Related: are online lenders telling us something bad about the economy?
Rates at online lenders like Prosper and Lending Club have gone up, but so has the Fed’s benchmark rate. Additionally, overall financial conditions have tightened.
But there was also an uptick in delinquencies from some of these lenders’ borrowers in the second half of 2015. So, what to make of it?
Well, consumers not paying back their loans is not a good sign. But even if you’re a creditworthy borrower on paper, needing to take out a loan from an online servicer that charges 14% or 15% (instead of, say, a bank) must indicate some kind of financial stress that a small hiccup in one’s standing would upset, right? Maybe!

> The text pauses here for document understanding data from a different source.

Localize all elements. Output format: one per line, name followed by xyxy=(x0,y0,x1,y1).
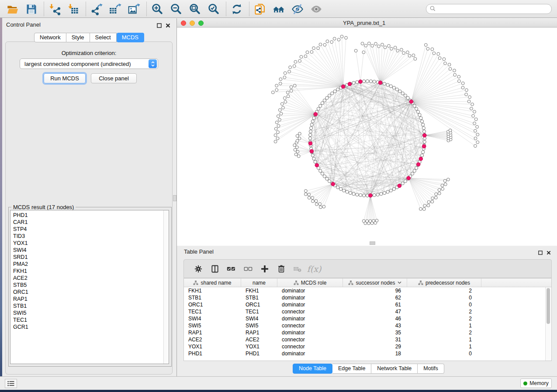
network-node[interactable] xyxy=(308,137,311,140)
zoom-fit-icon[interactable] xyxy=(187,3,202,16)
network-leaf-node[interactable] xyxy=(282,106,285,109)
search-field[interactable] xyxy=(426,4,552,14)
mcds-result-item[interactable]: SWI4 xyxy=(10,247,169,254)
network-node[interactable] xyxy=(373,80,376,83)
mcds-hub-node[interactable] xyxy=(416,162,420,166)
mcds-result-item[interactable]: TID3 xyxy=(10,233,169,240)
tab-style[interactable]: Style xyxy=(66,33,90,42)
network-node[interactable] xyxy=(312,117,315,120)
network-leaf-node[interactable] xyxy=(308,193,311,196)
network-leaf-node[interactable] xyxy=(474,137,477,140)
add-column-icon[interactable] xyxy=(258,263,271,275)
graphics-details-icon[interactable] xyxy=(290,3,305,16)
network-leaf-node[interactable] xyxy=(275,84,278,87)
vertical-splitter-handle[interactable] xyxy=(173,195,176,201)
network-node[interactable] xyxy=(311,154,314,157)
network-leaf-node[interactable] xyxy=(289,66,292,69)
network-node[interactable] xyxy=(325,96,329,100)
node-table[interactable]: shared namenameMCDS rolesuccessor nodesp… xyxy=(183,278,552,361)
mcds-result-item[interactable]: PMA2 xyxy=(10,261,169,268)
network-leaf-node[interactable] xyxy=(296,150,299,153)
network-leaf-node[interactable] xyxy=(435,196,438,199)
network-leaf-node[interactable] xyxy=(275,89,278,92)
network-node[interactable] xyxy=(309,134,312,137)
mcds-result-item[interactable]: RAP1 xyxy=(10,296,169,303)
network-leaf-node[interactable] xyxy=(280,103,284,106)
network-leaf-node[interactable] xyxy=(435,193,438,196)
mcds-result-item[interactable]: GCR1 xyxy=(10,323,169,330)
table-row[interactable]: SWI4SWI4dominator462 xyxy=(184,315,551,322)
network-node[interactable] xyxy=(356,81,359,84)
toggle-panes-icon[interactable] xyxy=(208,263,221,275)
network-node[interactable] xyxy=(413,169,416,172)
network-node[interactable] xyxy=(389,189,392,192)
network-node[interactable] xyxy=(389,85,392,88)
network-leaf-node[interactable] xyxy=(304,193,308,196)
network-leaf-node[interactable] xyxy=(468,96,471,99)
network-leaf-node[interactable] xyxy=(394,46,397,49)
network-node[interactable] xyxy=(404,180,407,183)
network-leaf-node[interactable] xyxy=(298,132,301,135)
table-row[interactable]: PHD1PHD1dominator180 xyxy=(184,350,551,357)
network-leaf-node[interactable] xyxy=(408,54,411,57)
close-panel-icon[interactable] xyxy=(166,22,170,30)
tab-mcds[interactable]: MCDS xyxy=(117,33,144,42)
mcds-hub-node[interactable] xyxy=(331,182,335,186)
network-leaf-node[interactable] xyxy=(293,65,296,68)
network-node[interactable] xyxy=(310,123,313,126)
float-panel-icon[interactable] xyxy=(538,249,543,257)
mcds-hub-node[interactable] xyxy=(398,184,401,188)
network-node[interactable] xyxy=(309,130,312,133)
network-node[interactable] xyxy=(346,190,349,193)
network-leaf-node[interactable] xyxy=(294,148,297,151)
network-leaf-node[interactable] xyxy=(364,44,367,47)
network-leaf-node[interactable] xyxy=(402,52,405,55)
network-leaf-node[interactable] xyxy=(296,139,299,142)
network-leaf-node[interactable] xyxy=(277,124,280,127)
network-node[interactable] xyxy=(404,94,407,97)
memory-button[interactable]: Memory xyxy=(520,378,552,388)
network-node[interactable] xyxy=(419,117,422,120)
network-leaf-node[interactable] xyxy=(278,118,281,121)
network-leaf-node[interactable] xyxy=(284,72,287,75)
network-node[interactable] xyxy=(411,172,414,175)
refresh-icon[interactable] xyxy=(229,3,244,16)
zoom-out-icon[interactable] xyxy=(169,3,183,16)
network-leaf-node[interactable] xyxy=(396,49,399,52)
network-node[interactable] xyxy=(423,140,426,143)
mcds-hub-node[interactable] xyxy=(419,157,423,161)
network-leaf-node[interactable] xyxy=(444,183,447,186)
tab-motifs[interactable]: Motifs xyxy=(418,364,444,374)
network-leaf-node[interactable] xyxy=(447,178,450,181)
network-leaf-node[interactable] xyxy=(457,75,460,78)
mcds-hub-node[interactable] xyxy=(422,144,426,148)
network-leaf-node[interactable] xyxy=(377,45,381,48)
network-node[interactable] xyxy=(311,120,314,123)
export-network-icon[interactable] xyxy=(89,3,104,16)
network-node[interactable] xyxy=(336,186,339,189)
network-leaf-node[interactable] xyxy=(275,121,278,124)
network-leaf-node[interactable] xyxy=(274,127,277,131)
network-leaf-node[interactable] xyxy=(473,122,476,125)
network-leaf-node[interactable] xyxy=(427,204,430,207)
network-leaf-node[interactable] xyxy=(306,51,309,54)
close-panel-button[interactable]: Close panel xyxy=(91,73,137,83)
network-leaf-node[interactable] xyxy=(322,205,325,208)
mcds-result-item[interactable]: FKH1 xyxy=(10,268,169,275)
network-leaf-node[interactable] xyxy=(279,82,282,85)
network-node[interactable] xyxy=(310,127,313,130)
mcds-hub-node[interactable] xyxy=(369,194,373,198)
save-session-icon[interactable] xyxy=(24,3,39,16)
network-leaf-node[interactable] xyxy=(277,131,280,134)
network-leaf-node[interactable] xyxy=(361,42,364,45)
network-node[interactable] xyxy=(421,120,424,123)
network-leaf-node[interactable] xyxy=(470,107,473,110)
network-leaf-node[interactable] xyxy=(426,47,429,50)
import-table-icon[interactable] xyxy=(66,3,81,16)
network-node[interactable] xyxy=(415,166,418,169)
mcds-hub-node[interactable] xyxy=(315,163,319,167)
network-leaf-node[interactable] xyxy=(311,196,314,199)
network-node[interactable] xyxy=(386,190,389,193)
network-node[interactable] xyxy=(422,127,425,130)
search-input[interactable] xyxy=(437,6,551,13)
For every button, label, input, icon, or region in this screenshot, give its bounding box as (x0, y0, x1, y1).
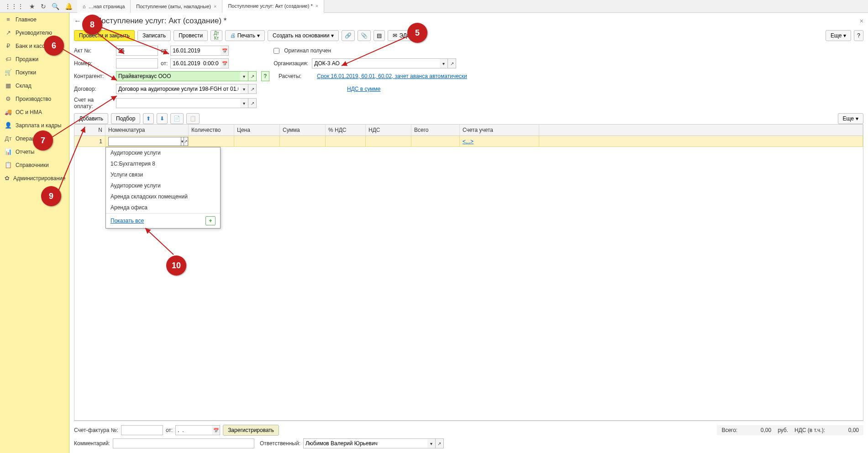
sidebar-item-main[interactable]: ≡Главное (0, 13, 69, 26)
dropdown-item[interactable]: Аудиторские услуги (106, 180, 220, 191)
post-close-button[interactable]: Провести и закрыть (74, 30, 135, 41)
invoice-input[interactable] (116, 98, 240, 108)
table-row[interactable]: 1 ▾ ↗ <...> (74, 136, 863, 147)
star-icon[interactable]: ★ (29, 3, 35, 10)
post-button[interactable]: Провести (174, 30, 208, 41)
cell-accounts[interactable]: <...> (460, 136, 539, 147)
cell-nds[interactable] (366, 136, 411, 147)
back-icon[interactable]: ← (74, 17, 81, 25)
sidebar-item-reports[interactable]: 📊Отчеты (0, 145, 69, 158)
number-date-input[interactable] (170, 58, 221, 68)
chevron-down-icon: ▾ (856, 115, 858, 122)
hint-button[interactable]: ? (261, 71, 269, 81)
cell-sum[interactable] (280, 136, 326, 147)
responsible-input[interactable] (303, 438, 427, 448)
apps-icon[interactable]: ⋮⋮⋮ (5, 3, 24, 10)
dt-kt-button[interactable]: ДтКт (210, 30, 222, 41)
calc-link[interactable]: Срок 16.01.2019, 60.01, 60.02, зачет ава… (317, 73, 467, 79)
nds-value: 0,00 (831, 427, 859, 433)
bell-icon[interactable]: 🔔 (65, 3, 73, 10)
act-no-input[interactable] (116, 46, 158, 56)
sidebar-item-assets[interactable]: 🚚ОС и НМА (0, 105, 69, 119)
annotation-badge-10: 10 (166, 255, 186, 276)
dropdown-item[interactable]: Услуги связи (106, 169, 220, 180)
org-input[interactable] (312, 58, 440, 68)
cell-nds-pct[interactable] (326, 136, 366, 147)
cell-qty[interactable] (189, 136, 234, 147)
counterparty-input[interactable] (116, 71, 240, 81)
col-nds-pct: % НДС (326, 125, 366, 135)
open-icon[interactable]: ↗ (436, 438, 444, 448)
open-icon[interactable]: ↗ (248, 71, 257, 81)
structure-button[interactable]: ▤ (374, 30, 385, 41)
sf-no-input[interactable] (121, 425, 163, 435)
table-body: 1 ▾ ↗ <...> (74, 136, 863, 420)
move-up-button[interactable]: ⬆ (143, 113, 154, 124)
add-icon[interactable]: + (205, 216, 216, 225)
print-button[interactable]: 🖨 Печать ▾ (225, 30, 265, 41)
history-icon[interactable]: ↻ (41, 3, 46, 10)
close-page-icon[interactable]: × (860, 17, 863, 25)
link-button[interactable]: 🔗 (342, 30, 355, 41)
original-received-checkbox[interactable] (274, 48, 279, 54)
nds-link[interactable]: НДС в сумме (347, 86, 381, 92)
chevron-down-icon[interactable]: ▾ (240, 98, 248, 108)
more-button[interactable]: Еще ▾ (826, 30, 851, 41)
open-icon[interactable]: ↗ (248, 84, 257, 94)
move-down-button[interactable]: ⬇ (157, 113, 168, 124)
act-date-input[interactable] (170, 46, 221, 56)
calendar-icon[interactable]: 📅 (212, 425, 220, 435)
sidebar-item-production[interactable]: ⚙Производство (0, 92, 69, 105)
tab-current[interactable]: Поступление услуг: Акт (создание) * × (222, 0, 324, 13)
show-all-link[interactable]: Показать все (110, 218, 144, 224)
copy-button[interactable]: 📄 (170, 113, 184, 124)
tab-home[interactable]: ⌂ …ная страница (77, 0, 131, 13)
open-icon[interactable]: ↗ (448, 58, 456, 68)
chevron-down-icon[interactable]: ▾ (240, 71, 248, 81)
close-icon[interactable]: × (214, 4, 216, 9)
pick-button[interactable]: Подбор (111, 113, 140, 124)
contract-input[interactable] (116, 84, 240, 94)
chevron-down-icon[interactable]: ▾ (240, 84, 248, 94)
sidebar-item-salary[interactable]: 👤Зарплата и кадры (0, 119, 69, 132)
help-button[interactable]: ? (854, 30, 863, 41)
sidebar-label: ОС и НМА (16, 109, 42, 115)
open-icon[interactable]: ↗ (184, 137, 188, 146)
dropdown-item[interactable]: Аренда офиса (106, 202, 220, 213)
sidebar-item-purchases[interactable]: 🛒Покупки (0, 66, 69, 79)
dropdown-item[interactable]: 1С:Бухгалтерия 8 (106, 158, 220, 169)
cell-total[interactable] (411, 136, 460, 147)
table-more-button[interactable]: Еще ▾ (838, 113, 863, 124)
close-icon[interactable]: × (316, 3, 318, 9)
col-nds: НДС (366, 125, 411, 135)
chevron-down-icon[interactable]: ▾ (440, 58, 448, 68)
cell-nomenclature[interactable]: ▾ ↗ (105, 136, 189, 147)
cell-price[interactable] (234, 136, 280, 147)
sidebar-item-catalogs[interactable]: 📋Справочники (0, 158, 69, 172)
open-icon[interactable]: ↗ (248, 98, 257, 108)
nomenclature-dropdown: Аудиторские услуги 1С:Бухгалтерия 8 Услу… (105, 147, 221, 229)
annotation-badge-9: 9 (41, 186, 61, 206)
add-row-button[interactable]: Добавить (74, 113, 108, 124)
dropdown-item[interactable]: Аудиторские услуги (106, 147, 220, 158)
dropdown-item[interactable]: Аренда складских помещений (106, 191, 220, 202)
calendar-icon[interactable]: 📅 (221, 58, 229, 68)
tab-receipts[interactable]: Поступление (акты, накладные) × (131, 0, 222, 13)
save-button[interactable]: Записать (137, 30, 171, 41)
comment-input[interactable] (113, 438, 254, 448)
sf-date-input[interactable] (175, 425, 212, 435)
top-bar: ⋮⋮⋮ ★ ↻ 🔍 🔔 ⌂ …ная страница Поступление … (0, 0, 868, 13)
attach-button[interactable]: 📎 (358, 30, 371, 41)
create-based-button[interactable]: Создать на основании ▾ (268, 30, 339, 41)
accounts-link[interactable]: <...> (463, 138, 473, 145)
sidebar-item-warehouse[interactable]: ▦Склад (0, 79, 69, 92)
table-header: N Номенклатура Количество Цена Сумма % Н… (74, 125, 863, 136)
nomenclature-input[interactable] (108, 137, 181, 146)
register-button[interactable]: Зарегистрировать (223, 425, 279, 436)
sidebar-item-admin[interactable]: ✿Администрирование (0, 172, 69, 185)
search-icon[interactable]: 🔍 (52, 3, 59, 10)
number-input[interactable] (116, 58, 158, 68)
calendar-icon[interactable]: 📅 (221, 46, 229, 56)
chevron-down-icon[interactable]: ▾ (427, 438, 436, 448)
paste-button[interactable]: 📋 (186, 113, 200, 124)
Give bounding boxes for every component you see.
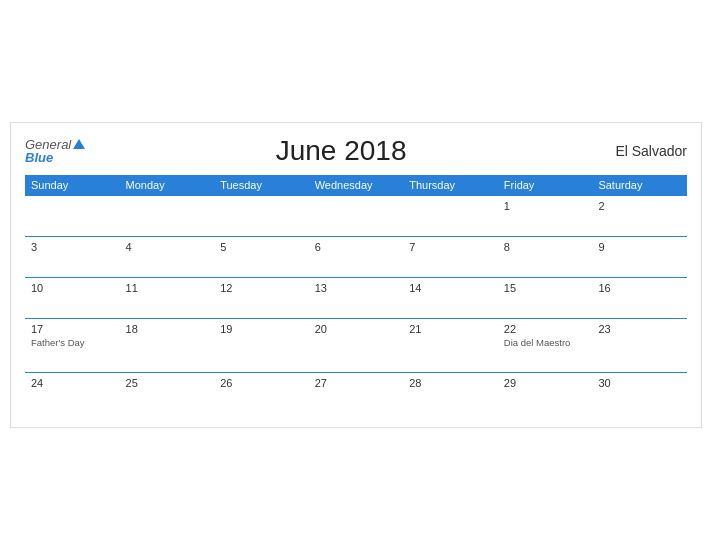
calendar-title: June 2018 bbox=[85, 135, 597, 167]
calendar-tbody: 1234567891011121314151617Father's Day181… bbox=[25, 196, 687, 414]
day-number: 23 bbox=[598, 323, 681, 335]
day-cell: 9 bbox=[592, 237, 687, 278]
day-number: 22 bbox=[504, 323, 587, 335]
day-cell: 20 bbox=[309, 319, 404, 373]
day-cell: 18 bbox=[120, 319, 215, 373]
calendar-header: General Blue June 2018 El Salvador bbox=[25, 135, 687, 167]
day-number: 3 bbox=[31, 241, 114, 253]
calendar: General Blue June 2018 El Salvador Sunda… bbox=[10, 122, 702, 428]
day-cell: 14 bbox=[403, 278, 498, 319]
day-number: 16 bbox=[598, 282, 681, 294]
day-number: 1 bbox=[504, 200, 587, 212]
day-cell bbox=[120, 196, 215, 237]
day-number: 28 bbox=[409, 377, 492, 389]
day-cell: 23 bbox=[592, 319, 687, 373]
day-cell: 1 bbox=[498, 196, 593, 237]
day-cell: 27 bbox=[309, 373, 404, 414]
day-cell: 3 bbox=[25, 237, 120, 278]
day-number: 14 bbox=[409, 282, 492, 294]
day-cell: 22Dia del Maestro bbox=[498, 319, 593, 373]
day-event-label: Dia del Maestro bbox=[504, 337, 587, 348]
day-cell: 6 bbox=[309, 237, 404, 278]
day-cell bbox=[214, 196, 309, 237]
day-number: 13 bbox=[315, 282, 398, 294]
day-number: 25 bbox=[126, 377, 209, 389]
day-cell: 2 bbox=[592, 196, 687, 237]
day-number: 21 bbox=[409, 323, 492, 335]
day-cell: 17Father's Day bbox=[25, 319, 120, 373]
day-cell: 7 bbox=[403, 237, 498, 278]
day-number: 2 bbox=[598, 200, 681, 212]
day-number: 27 bbox=[315, 377, 398, 389]
day-number: 17 bbox=[31, 323, 114, 335]
week-row-4: 24252627282930 bbox=[25, 373, 687, 414]
day-cell: 12 bbox=[214, 278, 309, 319]
day-number: 4 bbox=[126, 241, 209, 253]
day-cell: 26 bbox=[214, 373, 309, 414]
day-number: 9 bbox=[598, 241, 681, 253]
day-number: 19 bbox=[220, 323, 303, 335]
day-cell: 15 bbox=[498, 278, 593, 319]
logo-blue-text: Blue bbox=[25, 151, 53, 164]
day-number: 6 bbox=[315, 241, 398, 253]
day-cell bbox=[309, 196, 404, 237]
day-cell: 30 bbox=[592, 373, 687, 414]
day-cell: 29 bbox=[498, 373, 593, 414]
weekday-header-sunday: Sunday bbox=[25, 175, 120, 196]
day-cell: 4 bbox=[120, 237, 215, 278]
day-number: 11 bbox=[126, 282, 209, 294]
day-number: 12 bbox=[220, 282, 303, 294]
weekday-header-monday: Monday bbox=[120, 175, 215, 196]
day-cell: 11 bbox=[120, 278, 215, 319]
week-row-3: 17Father's Day1819202122Dia del Maestro2… bbox=[25, 319, 687, 373]
weekday-header-saturday: Saturday bbox=[592, 175, 687, 196]
day-number: 7 bbox=[409, 241, 492, 253]
day-event-label: Father's Day bbox=[31, 337, 114, 348]
day-cell: 13 bbox=[309, 278, 404, 319]
country-name: El Salvador bbox=[597, 143, 687, 159]
weekday-header-wednesday: Wednesday bbox=[309, 175, 404, 196]
week-row-2: 10111213141516 bbox=[25, 278, 687, 319]
day-number: 5 bbox=[220, 241, 303, 253]
day-number: 29 bbox=[504, 377, 587, 389]
day-cell: 28 bbox=[403, 373, 498, 414]
week-row-0: 12 bbox=[25, 196, 687, 237]
day-cell bbox=[25, 196, 120, 237]
week-row-1: 3456789 bbox=[25, 237, 687, 278]
day-number: 26 bbox=[220, 377, 303, 389]
logo: General Blue bbox=[25, 138, 85, 164]
day-cell: 10 bbox=[25, 278, 120, 319]
day-number: 24 bbox=[31, 377, 114, 389]
day-number: 15 bbox=[504, 282, 587, 294]
day-number: 10 bbox=[31, 282, 114, 294]
day-cell: 5 bbox=[214, 237, 309, 278]
day-cell: 21 bbox=[403, 319, 498, 373]
weekday-header-row: SundayMondayTuesdayWednesdayThursdayFrid… bbox=[25, 175, 687, 196]
day-number: 18 bbox=[126, 323, 209, 335]
day-cell: 19 bbox=[214, 319, 309, 373]
weekday-header-friday: Friday bbox=[498, 175, 593, 196]
weekday-header-tuesday: Tuesday bbox=[214, 175, 309, 196]
day-number: 20 bbox=[315, 323, 398, 335]
day-cell bbox=[403, 196, 498, 237]
day-cell: 16 bbox=[592, 278, 687, 319]
day-cell: 25 bbox=[120, 373, 215, 414]
calendar-table: SundayMondayTuesdayWednesdayThursdayFrid… bbox=[25, 175, 687, 413]
calendar-thead: SundayMondayTuesdayWednesdayThursdayFrid… bbox=[25, 175, 687, 196]
day-number: 8 bbox=[504, 241, 587, 253]
day-number: 30 bbox=[598, 377, 681, 389]
logo-triangle-icon bbox=[73, 139, 85, 149]
day-cell: 24 bbox=[25, 373, 120, 414]
weekday-header-thursday: Thursday bbox=[403, 175, 498, 196]
day-cell: 8 bbox=[498, 237, 593, 278]
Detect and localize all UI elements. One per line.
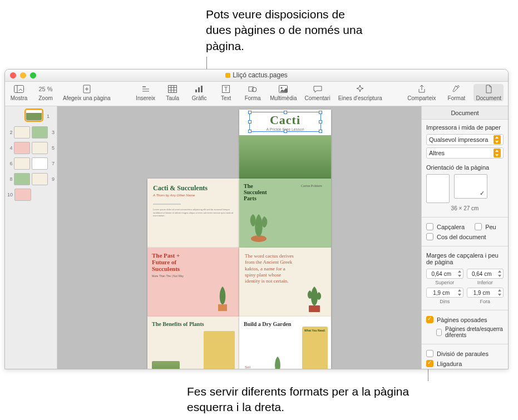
sidebar-icon (13, 84, 24, 94)
checkbox-facing-pages[interactable] (426, 316, 433, 323)
page-6[interactable]: The Benefits of Plants (147, 317, 239, 369)
window-title: Lliçó cactus.pages (5, 71, 508, 79)
margin-inside-field[interactable]: 1,9 cm (426, 288, 463, 298)
shape-icon (247, 84, 258, 94)
paper-select[interactable]: Altres (426, 147, 504, 159)
svg-rect-14 (198, 87, 200, 92)
document-button[interactable]: Document (473, 84, 504, 101)
page-7[interactable]: Build a Dry Garden What You Need: Soil R… (239, 317, 331, 369)
titlebar: Lliçó cactus.pages (5, 70, 508, 82)
page-dimensions: 36 × 27 cm (426, 205, 504, 211)
side-label: Cactus Pointers (301, 184, 328, 187)
page-title: The Benefits of Plants (152, 321, 235, 327)
insert-icon (140, 84, 151, 94)
writing-tools-button[interactable]: Eines d'escriptura (338, 84, 382, 101)
page-4[interactable]: The Past + Future of Succulents More Tha… (147, 248, 239, 317)
thumb-page[interactable] (32, 126, 48, 139)
thumb-page[interactable] (14, 157, 30, 170)
svg-rect-0 (14, 86, 24, 93)
inspector-tab-document[interactable]: Document (422, 106, 508, 120)
page-text: The word cactus derives from the Ancient… (245, 253, 295, 284)
callout-bottom: Fes servir diferents formats per a la pà… (187, 384, 421, 416)
checkbox-ligature[interactable] (426, 360, 433, 367)
svg-point-21 (281, 87, 283, 89)
document-canvas[interactable]: Cacti A Prickle Free Lesson Cacti & Succ… (57, 106, 421, 369)
pages-window: Lliçó cactus.pages Mostra 25 % Zoom Afeg… (4, 69, 509, 369)
section-header: Marges de capçalera i peu de pàgina (426, 252, 504, 265)
page-3[interactable]: The Succulent Parts Cactus Pointers (239, 179, 331, 248)
page-1[interactable]: Cacti A Prickle Free Lesson (239, 110, 331, 179)
section-header: Impressora i mida de paper (426, 124, 504, 131)
checkbox-header[interactable] (426, 223, 433, 230)
media-button[interactable]: Multimèdia (270, 84, 297, 101)
svg-point-19 (252, 87, 256, 92)
svg-rect-23 (218, 304, 227, 311)
orientation-landscape[interactable]: ✓ (454, 174, 487, 199)
insert-button[interactable]: Insereix (136, 84, 155, 101)
stepper-icon[interactable] (497, 289, 502, 297)
margin-top-field[interactable]: 0,64 cm (426, 269, 463, 279)
page-subtitle: A Thorn by Any Other Name (153, 194, 234, 197)
section-header: Orientació de la pàgina (426, 164, 504, 171)
add-page-button[interactable]: Afegeix una pàgina (63, 84, 111, 101)
format-button[interactable]: Format (447, 84, 466, 101)
toolbar: Mostra 25 % Zoom Afegeix una pàgina Inse… (5, 82, 508, 106)
share-icon (416, 84, 427, 94)
thumb-page[interactable] (32, 173, 48, 185)
check-icon: ✓ (480, 190, 485, 197)
checkbox-body[interactable] (426, 233, 433, 240)
view-button[interactable]: Mostra (9, 84, 28, 101)
thumb-page[interactable] (32, 157, 48, 170)
add-page-icon (81, 84, 92, 94)
chart-icon (194, 84, 205, 94)
shape-button[interactable]: Forma (243, 84, 262, 101)
page-5[interactable]: The word cactus derives from the Ancient… (239, 248, 331, 317)
margin-outside-field[interactable]: 1,9 cm (467, 288, 504, 298)
page-thumbnails[interactable]: 1 23 45 67 89 10 (5, 106, 57, 369)
callout-top: Pots veure disposicions de dues pàgines … (206, 7, 373, 54)
page-2[interactable]: Cacti & Succulents A Thorn by Any Other … (147, 179, 239, 248)
table-button[interactable]: Taula (163, 84, 182, 101)
chevron-updown-icon (494, 135, 501, 144)
chart-button[interactable]: Gràfic (190, 84, 209, 101)
thumb-page[interactable] (14, 189, 31, 201)
page-title: Cacti & Succulents (153, 184, 234, 192)
page-title: The Succulent Parts (244, 183, 277, 201)
page-blank (147, 110, 239, 179)
chevron-updown-icon (494, 149, 501, 157)
stepper-icon[interactable] (497, 270, 502, 278)
svg-rect-15 (201, 86, 203, 92)
sparkle-icon (354, 84, 366, 94)
svg-rect-8 (169, 86, 177, 93)
zoom-value: 25 % (40, 84, 51, 94)
thumb-page[interactable] (26, 110, 42, 121)
text-button[interactable]: T Text (216, 84, 235, 101)
thumb-page[interactable] (32, 142, 48, 154)
document-icon (483, 84, 494, 94)
stepper-icon[interactable] (457, 270, 462, 278)
page-title: The Past + Future of Succulents (152, 252, 191, 272)
table-icon (167, 84, 178, 94)
checkbox-hyphenation[interactable] (426, 350, 433, 357)
thumb-page[interactable] (14, 173, 30, 185)
checkbox-different-lr[interactable] (436, 329, 442, 336)
brush-icon (451, 84, 462, 94)
svg-text:T: T (224, 86, 228, 92)
share-button[interactable]: Comparteix (407, 84, 436, 101)
checkbox-footer[interactable] (475, 223, 482, 230)
inspector-panel: Document Impressora i mida de paper Qual… (421, 106, 508, 369)
media-icon (278, 84, 289, 94)
margin-bottom-field[interactable]: 0,64 cm (467, 269, 504, 279)
zoom-button[interactable]: 25 % Zoom (36, 84, 55, 101)
thumb-page[interactable] (14, 126, 30, 139)
svg-rect-13 (195, 90, 197, 92)
svg-rect-24 (309, 305, 320, 312)
orientation-portrait[interactable] (426, 174, 450, 203)
comment-icon (312, 84, 323, 94)
thumb-page[interactable] (14, 142, 30, 154)
printer-select[interactable]: Qualsevol impressora (426, 134, 504, 145)
stepper-icon[interactable] (457, 289, 462, 297)
comment-button[interactable]: Comentari (304, 84, 330, 101)
text-icon: T (220, 84, 231, 94)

The thing is: there are lots of signs that the economy, particularly the financialized economy, has had a tough six months. This doesn’t mean, however, that the whole thing is rolling over.
The ‘Big Short’
Auto sales have been on fire and the idea that subprime auto lending would create the next “Big Short” opportunity has been around for a while.
But there’s a problem: you’re betting against cars, not houses.
A story earlier this month from Bloomberg News said that some investors were looking to bundle auto loans and short them a la the famous trade executed by the heroes of Michael Lewis’ famous book about the financial crisis’ big winners.
(Also: a movie.)
But so while a problem with this trade is certainly that people are calling it the next “Big Short,” that these loans are of shorter duration and smaller magnitude, not to mention backed by a readily re-possessed asset, makes them not nearly as potent at shorting opportunity as a house.